Pacific American Fisheries v. Mullaney

Decision Date25 June 1951
Docket NumberNo. 12623.,12623.
PartiesPACIFIC AMERICAN FISHERIES, Inc. v. MULLANEY, Commissioner of Taxation, Territory of Alaska.
CourtU.S. Court of Appeals — Ninth Circuit

Faulkner, Banfield & Boochever, H. L. Faulkner, Juneau, Alaska, for appellant.

J. Gerald Williams, Atty. Gen., of Alaska, John H. Dimond, Asst. Atty. Gen., for appellee.
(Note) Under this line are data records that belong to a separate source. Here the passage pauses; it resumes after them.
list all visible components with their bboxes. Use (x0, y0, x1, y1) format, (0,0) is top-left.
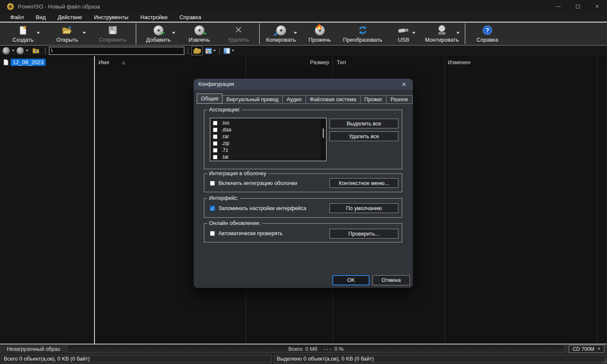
close-button[interactable]: ✕ (587, 0, 607, 13)
delete-button[interactable]: ✕ Удалить (219, 23, 258, 45)
context-menu-button[interactable]: Контекстное меню... (329, 178, 398, 188)
burn-button[interactable]: 🔥 Прожечь (301, 23, 338, 45)
forward-history-arrow-icon[interactable] (26, 50, 29, 51)
save-button-label: Сохранить (99, 37, 126, 43)
select-all-button[interactable]: Выделить все (329, 119, 398, 128)
tab-virtual-drive[interactable]: Виртуальный привод (222, 95, 283, 104)
listbox-scrollbar[interactable] (321, 118, 326, 161)
shell-integration-group: Интеграция в оболочку Включить интеграци… (204, 173, 402, 192)
thumbnail-view-button[interactable] (205, 46, 216, 55)
usb-button[interactable]: USB (387, 23, 420, 45)
open-button[interactable]: Открыть (44, 23, 90, 45)
mount-dropdown-arrow-icon[interactable] (456, 32, 460, 34)
menu-action[interactable]: Действие (52, 14, 88, 20)
save-button[interactable]: Сохранить (90, 23, 135, 45)
checkbox-unchecked[interactable] (213, 128, 218, 132)
new-image-icon (18, 24, 28, 37)
association-item[interactable]: .rar (213, 133, 326, 140)
checkbox-unchecked[interactable] (210, 181, 215, 186)
checkbox-unchecked[interactable] (213, 121, 218, 125)
forward-icon: → (18, 48, 23, 53)
sort-ascending-icon: △ (122, 60, 125, 65)
update-checkbox-row[interactable]: Автоматически проверять (210, 230, 283, 236)
checkbox-unchecked[interactable] (213, 148, 218, 153)
folder-view-button[interactable] (192, 46, 203, 55)
addressbar-separator (45, 47, 46, 54)
column-divider[interactable] (597, 56, 598, 344)
new-button-label: Создать (12, 37, 33, 43)
grid-view-icon (205, 48, 212, 54)
convert-button[interactable]: Преобразовать (338, 23, 387, 45)
online-update-legend: Онлайн обновление: (207, 220, 262, 226)
file-list-header: Имя △ Размер Тип Изменен (95, 56, 607, 68)
check-now-button[interactable]: Проверить... (329, 229, 398, 239)
column-header-name[interactable]: Имя △ (95, 59, 246, 65)
associations-listbox[interactable]: .iso .daa .rar .zip .7z .tar (210, 118, 326, 161)
association-item[interactable]: .iso (213, 119, 326, 126)
tab-misc[interactable]: Разное (386, 95, 412, 104)
checkbox-unchecked[interactable] (210, 231, 215, 236)
addressbar-separator (219, 47, 220, 54)
menu-tools[interactable]: Инструменты (88, 14, 135, 20)
copy-dropdown-arrow-icon[interactable] (294, 32, 297, 34)
association-item[interactable]: .zip (213, 140, 326, 147)
shell-integration-checkbox-row[interactable]: Включить интеграцию оболочки (210, 180, 297, 186)
new-dropdown-arrow-icon[interactable] (37, 32, 40, 34)
defaults-button[interactable]: По умолчанию (329, 203, 398, 213)
column-header-modified[interactable]: Изменен (444, 59, 597, 65)
back-history-arrow-icon[interactable] (12, 50, 14, 51)
mount-button-label: Монтировать (425, 37, 459, 43)
help-button[interactable]: ? Справка (466, 23, 509, 45)
maximize-button[interactable] (568, 0, 587, 13)
column-divider[interactable] (444, 56, 445, 344)
media-size-select[interactable]: CD 700M ▼ (569, 345, 604, 353)
list-view-button[interactable] (223, 46, 234, 55)
minimize-icon (556, 6, 561, 7)
tab-general[interactable]: Общие (197, 94, 223, 104)
checkbox-unchecked[interactable] (213, 141, 218, 146)
column-header-type[interactable]: Тип (332, 59, 444, 65)
add-button[interactable]: + Добавить (137, 23, 180, 45)
thumbnail-view-arrow-icon[interactable] (213, 50, 216, 51)
checkbox-unchecked[interactable] (213, 155, 218, 159)
column-header-size[interactable]: Размер (246, 59, 332, 65)
add-dropdown-arrow-icon[interactable] (172, 32, 175, 34)
association-item[interactable]: .daa (213, 126, 326, 133)
cancel-button[interactable]: Отмена (372, 275, 410, 285)
shell-integration-label: Включить интеграцию оболочки (218, 180, 297, 186)
usb-drive-icon (398, 24, 409, 37)
copy-button-label: Копировать (266, 37, 296, 43)
ok-button[interactable]: OK (332, 275, 369, 285)
usb-dropdown-arrow-icon[interactable] (412, 32, 415, 34)
checkbox-unchecked[interactable] (213, 134, 218, 139)
addressbar-separator (188, 47, 188, 54)
open-dropdown-arrow-icon[interactable] (83, 32, 86, 34)
interface-checkbox-row[interactable]: ✓ Запоминать настройки интерфейса (210, 205, 306, 211)
add-disc-icon: + (154, 24, 163, 37)
checkbox-checked[interactable]: ✓ (210, 206, 215, 211)
dialog-close-button[interactable]: ✕ (400, 81, 408, 88)
tab-audio[interactable]: Аудио (282, 95, 306, 104)
tab-file-system[interactable]: Файловая система (306, 95, 361, 104)
back-button[interactable]: ← (3, 47, 10, 54)
extract-button[interactable]: ➜ Извлечь (180, 23, 219, 45)
path-input[interactable] (49, 47, 184, 55)
tree-item-root[interactable]: 12_09_2023 (0, 58, 94, 66)
association-item[interactable]: .7z (213, 147, 326, 154)
remove-all-button[interactable]: Удалить все (329, 131, 398, 141)
selected-objects-cell: Выделено 0 объект(а,ов), 0 KB (0 байт) (274, 355, 606, 363)
menu-settings[interactable]: Настройки (135, 14, 174, 20)
scrollbar-thumb[interactable] (323, 128, 324, 138)
up-folder-button[interactable] (31, 46, 42, 55)
list-view-arrow-icon[interactable] (232, 50, 234, 51)
new-button[interactable]: Создать (2, 23, 44, 45)
menu-help[interactable]: Справка (173, 14, 207, 20)
tab-burn[interactable]: Прожиг (360, 95, 387, 104)
association-item[interactable]: .tar (213, 154, 326, 160)
menu-file[interactable]: Файл (4, 14, 30, 20)
menu-view[interactable]: Вид (30, 14, 52, 20)
forward-button[interactable]: → (17, 47, 24, 54)
minimize-button[interactable] (548, 0, 568, 13)
mount-button[interactable]: Монтировать (420, 23, 464, 45)
copy-button[interactable]: ⬋ Копировать (261, 23, 301, 45)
Before DENMAN, Chief Judge, and ORR, and POPE, Circuit Judges.

POPE, Circuit Judge.

The appellant, a Delaware Corporation, brought this action against appellee as Commissioner of Taxation of the Territory of Alaska, for the purpose of procuring an adjudication of the invalidity of Chapter 66 of the Session Laws of Alaska 1949, the same statute considered in Anderson et al. v. Mullaney, 9 Cir., 191 F.2d 123. The complaint alleges that the enactment mentioned, which imposes a license tax of $50 annually on nonresident fishermen and $5.00 annually on resident fishermen, "is invalid and of no force or effect, because it imposes a higher tax on nonresidents than on residents, and makes an unlawful discrimination between residents and nonresidents * * *."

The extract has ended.